I am trying to achieve this through the Frustrum method.However, I am struggling to understand how it works by reading the red book manual. I know it takes the (left, right, bottom, top, near and far)

Can someone please explain in a simple terms how it works please with an example if possible.

smithy12
11-07-2008, 08:56 AM
Please help :(

trinitrotoluene
11-07-2008, 10:10 AM
Your question is interesting because I want to compute the "viewing volume" given by glFrustum (http://www.opengl.org/sdk/docs/man/xhtml/glFrustum.xml), that is the equations of the 6 clipping planes and I am learning on that right now. There exist a web page (http://www.lighthouse3d.com/opengl/viewfrustum/) that explain it for gluPerspective (http://www.opengl.org/sdk/docs/man/xhtml/gluPerspective.xml). Notice that the matrix generated by gluPerspective is similar to the matrix generated by glFrustum. Maybe there exist a post on this forum on that subject already. But for now I will try first to derive the clipping plane myself with the help of OpenGL SDK reference (http://www.opengl.org/sdk/docs/man/) pages.

IneQuation.pl
11-07-2008, 10:20 AM
I take it you're talking of frustum culling? Google it up, there's plenty of tutorials out there. Basically you compute the plane equations for at least the 4 "side" planes (also for the far plane, if it makes sense; the near plane is usually close enough not to make any difference, and one less plane to check is less computational load).
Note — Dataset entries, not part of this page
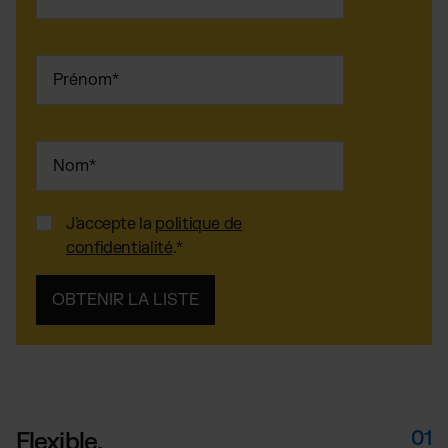
J'accepte la
politique de
confidentialité
.
*
01
Flexible.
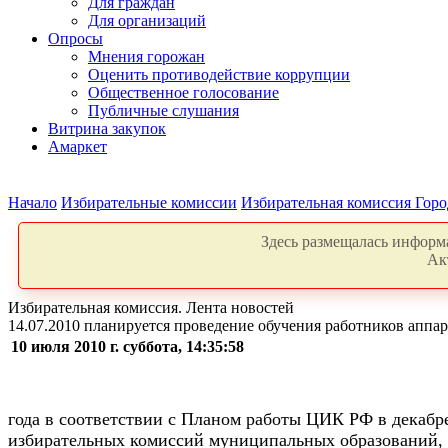
Для граждан
Для организаций
Опросы
Мнения горожан
Оценить противодействие коррупции
Общественное голосование
Публичные слушания
Витрина закупок
Амаркет
Начало
Избирательные комиссии
Избирательная комиссия Горо
Здесь размещалась информа
Ак
Избирательная комиссия. Лента новостей
14.07.2010 планируется проведение обучения работников аппа
10 июля 2010 г. суббота, 14:35:58
года в соответствии с Планом работы ЦИК РФ в декабр
избирательных комиссий муниципальных образований, 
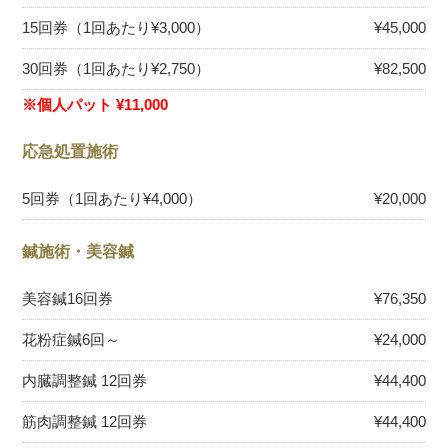
15回券（1回あたり¥3,000）
¥45,000
30回券（1回あたり¥2,750）
¥82,500
※個人パット ¥11,000
応急処置施術
5回券（1回あたり¥4,000）
¥20,000
鍼施術・美容鍼
美容鍼16回券
¥76,350
花粉症鍼6回～
¥24,000
内臓調整鍼 12回券
¥44,400
筋肉調整鍼 12回券
¥44,400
Plane equations are essentially vectors comprised of a 3-element unit-length normal vector and a scalar that equals the distance of the plane from the origin of the coordinate system (the [0, 0, 0] point). Mind you that distances can be negative for some orientations of planes. The idea is that if you multiply the normal by the distance, you get a point that lies on the plane.

Once you have the plane equations, you can perform sphere- or bounding-box checks against them. Basically, you test for a point being in front or behind a plane (positive or negative dot product with the plane normal minus plane distance). If all points of a bounding box lie behind a plane, they're out of the viewing frustum.